Below are the data; count the lines with the string "estar" in them and give that number only.

══ Data for this exercise ══

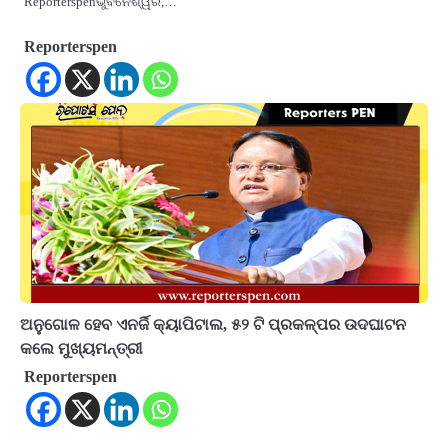
Reporterspenଭୁବନେଶ୍ୱର,…
Reporterspen
ଅନୁଗୋଳ ହେବ ଏନର୍ଜି କ୍ୟାପିଟାଲ, ୫୨ ଟି ପ୍ରକଳ୍ପର ଉଦଘାଟନ
କଲେ ମୁଖ୍ୟମନ୍ତ୍ରୀ
Reporterspen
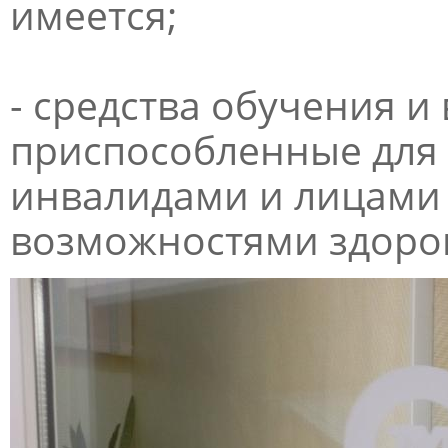
имеется;
- средства обучения и
приспособленные для
инвалидами и лицами
возможностями здоро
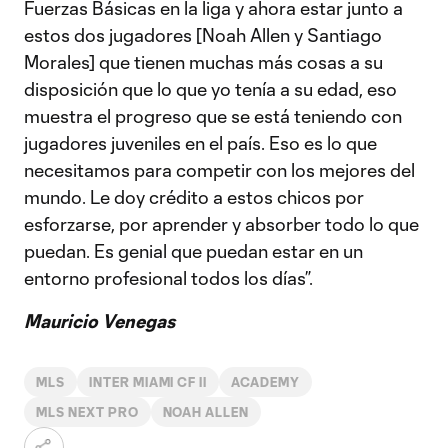
Fuerzas Básicas en la liga y ahora estar junto a
estos dos jugadores [Noah Allen y Santiago
Morales] que tienen muchas más cosas a su
disposición que lo que yo tenía a su edad, eso
muestra el progreso que se está teniendo con
jugadores juveniles en el país. Eso es lo que
necesitamos para competir con los mejores del
mundo. Le doy crédito a estos chicos por
esforzarse, por aprender y absorber todo lo que
puedan. Es genial que puedan estar en un
entorno profesional todos los días”.
Mauricio Venegas
MLS
INTER MIAMI CF II
ACADEMY
MLS NEXT PRO
NOAH ALLEN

═══

### Answer box
2